In Python3, the standard string representation of sets always uses the {…} notation, except for the empty set which uses set().

Calling the constructor is slower because, to evaluate it, Python has to look up the set name to fetch the constructor, then build a list, and ginally pass it to the constructor.

中缀操作符要求两边都是 set, 函数只要 iterable 就行。

dict and set Under the Hood

Key ordering depends on insertion order.

dict([(key1,value1), (key2, value2)]) == dict([(key2, value2),(key1,value1)]), but their key ordering may not be the same if the hashes of key1 and key2 collide.

Adding items to a dict may change the oder of existing keys

When you add a new item to a dict, the Python interpreter may decide that the hash table of that dict needs to grow. This entails building a new, bigger hash table, and adding all current items to the new one. During this process, new (but different) hash collisions may happen, with the result that the kays are likely to ordered differently. And you can’t predict when it will happen.
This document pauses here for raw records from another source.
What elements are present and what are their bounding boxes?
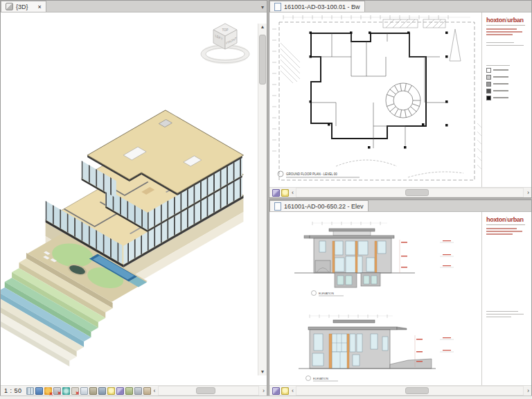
horizontal-scroll-thumb[interactable] [405,387,429,394]
panel-elevation-sheet: 161001-AD-00-650.22 - Elev [269,200,532,396]
scale-button[interactable]: 1 : 50 [4,387,22,394]
detail-level-icon[interactable] [26,387,34,395]
titleblock-text-line [486,34,513,35]
vertical-scroll-track[interactable] [258,30,267,369]
horizontal-scroll-thumb[interactable] [196,387,215,394]
view-control-bar-plan: ‹ › [269,187,531,197]
legend-label-line [493,76,508,78]
legend-title-line [486,65,510,66]
tab-3d-label: {3D} [16,3,28,10]
left-hatch [281,43,300,83]
tabbar-3d: {3D} × ▾ [1,1,267,12]
canvas-3d[interactable]: TOP LEFT FRONT ▲ ▼ [1,12,267,385]
titleblock-text-line [486,231,522,232]
plan-legend [486,65,529,100]
titleblock-text-line [486,31,522,33]
elev-title-block: hoxtonǀurban [481,212,531,385]
legend-swatch [486,82,491,87]
plan-title-block: hoxtonǀurban [481,12,531,187]
titleblock-note-line [486,314,524,314]
legend-swatch [486,75,491,80]
vertical-scrollbar-3d[interactable]: ▲ ▼ [258,24,267,375]
tab-plan-sheet[interactable]: 161001-AD-03-100.01 - Bw [269,1,365,12]
logo-tagline [486,25,525,26]
legend-swatch [486,96,491,100]
crop-region-icon[interactable] [80,387,88,395]
view-properties-icon[interactable] [116,387,124,395]
ramp [390,359,432,369]
scroll-up-icon[interactable]: ▲ [260,24,265,30]
tabbar-elev: 161001-AD-00-650.22 - Elev [269,200,531,212]
elev1-view-title: ELEVATION [319,292,334,295]
tab-3d-view[interactable]: {3D} × [1,1,46,12]
tab-elev-sheet[interactable]: 161001-AD-00-650.22 - Elev [269,200,369,211]
titleblock-text-line [486,233,513,235]
view-properties-icon[interactable] [272,387,280,395]
horizontal-scrollbar-elev[interactable] [296,386,524,396]
view-3d-icon [6,3,13,10]
visual-style-icon[interactable] [35,387,43,395]
firm-logo: hoxtonǀurban [486,216,529,223]
elevation-drawing-1: ELEVATION [294,222,454,296]
legend-label-line [493,90,508,91]
tab-plan-label: 161001-AD-03-100.01 - Bw [284,3,360,10]
legend-label-line [493,83,508,85]
titleblock-note-line [486,317,511,317]
analytical-model-icon[interactable] [125,387,133,395]
titleblock-note-line [486,45,524,46]
hide-isolate-icon[interactable] [98,387,106,395]
titleblock-note-line [486,311,518,312]
view-tab-overflow-icon[interactable]: ▾ [261,4,267,12]
tabbar-plan: 161001-AD-03-100.01 - Bw [269,1,531,12]
sun-path-icon[interactable] [44,387,52,395]
scroll-right-icon[interactable]: › [525,189,531,196]
firm-logo: hoxtonǀurban [486,17,529,24]
sheet-icon [274,202,281,211]
reveal-hidden-icon[interactable] [281,189,289,197]
sheet-icon [274,3,281,11]
viewcube-top-label[interactable]: TOP [222,28,228,32]
rendering-dialog-icon[interactable] [62,387,70,395]
panel-plan-sheet: 161001-AD-03-100.01 - Bw [269,0,532,198]
titleblock-text-line [486,28,517,30]
scroll-right-icon[interactable]: › [525,387,531,394]
reveal-hidden-icon[interactable] [107,387,115,395]
scroll-left-icon[interactable]: ‹ [290,189,296,196]
canvas-plan[interactable]: GROUND FLOOR PLAN - LEVEL 00 hoxtonǀurba… [269,12,531,187]
displacement-sets-icon[interactable] [134,387,142,395]
scroll-left-icon[interactable]: ‹ [290,387,296,394]
reveal-hidden-icon[interactable] [281,387,289,395]
titleblock-note-line [486,42,514,43]
legend-swatch [486,68,491,73]
lock-3d-view-icon[interactable] [89,387,97,395]
close-tab-icon[interactable]: × [38,3,42,10]
level-marks [400,240,454,273]
view-properties-icon[interactable] [272,189,280,197]
horizontal-scrollbar-3d[interactable] [158,386,259,396]
shadows-icon[interactable] [53,387,61,395]
reveal-constraints-icon[interactable] [143,387,151,395]
view-cube[interactable]: TOP LEFT FRONT [199,19,251,71]
building-outline [311,33,426,139]
scroll-down-icon[interactable]: ▼ [260,369,265,375]
horizontal-scroll-thumb[interactable] [405,189,429,196]
legend-label-line [493,97,508,98]
crop-view-icon[interactable] [71,387,79,395]
panel-3d-view: {3D} × ▾ [0,0,267,396]
plan-view-title-text: GROUND FLOOR PLAN - LEVEL 00 [286,172,337,176]
scroll-right-icon[interactable]: › [260,387,267,394]
titleblock-text-line [486,228,517,229]
status-bar-strip [0,396,532,399]
logo-tagline [486,224,525,225]
scroll-left-icon[interactable]: ‹ [152,387,158,394]
tab-elev-label: 161001-AD-00-650.22 - Elev [284,203,364,210]
vertical-scroll-thumb[interactable] [259,35,266,85]
horizontal-scrollbar-plan[interactable] [296,188,524,197]
canvas-elev[interactable]: ELEVATION [269,212,531,385]
view-control-bar-3d: 1 : 50 ‹ › [1,385,267,396]
legend-swatch [486,89,491,94]
revit-view-area: {3D} × ▾ [0,0,532,399]
skylights [383,19,445,28]
elevation-drawing-2: ELEVATION [299,314,454,381]
plan-view-title: GROUND FLOOR PLAN - LEVEL 00 [278,171,360,177]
This is why modifying the contents of a dict while iterating through it is a bad idea. If you need to scan and add ites to a dict, do in two steps:

  1. read the dict from start to end and collect the needed additions in a second dict
  2. updata the first one with it.

In Python3, the .keys(), .items(), .values()return views, which behave like set and are dynamic: they do not replicate the contents of dict, and they immediately reflect any changes to the dict.

Text versus Bytes

Character Issues

The Unicode standard explicitly seperates the identity of characters from specific byte representation:

  • The identity of charater – its code points – is a number from 0 to 1114111 (U+10FFFF), shown in Unicode standard as 4 to 6 hexadecimal digits with a “U+” prefix.
  • The actual vytes that represent a character depends on the encoding in use. An encoding is an algorithm that converts code point to byte sequences and vice versa. The code point for A (U+0041) is encoded as the single byte \x41 in the UTF-8 encoding, or as the bytes \x41\x00 in UTF-16LE encoding. As another example, the Euro sign (U+20AC) becomes three bytes in UTF-8 (\xe2\x82\xac) but in UTF-16LE it is encoded as two bytes: \xac\x20.

Byte Essentials

There are two basic built-in types for binary sequences: the immutable bytes type introduced in Python3 and the mutable bytearray added in Python2.6.

Each item in bytes is an int. A slice of a binary sequence always produces a binary sequence, even slices of 1 length 1.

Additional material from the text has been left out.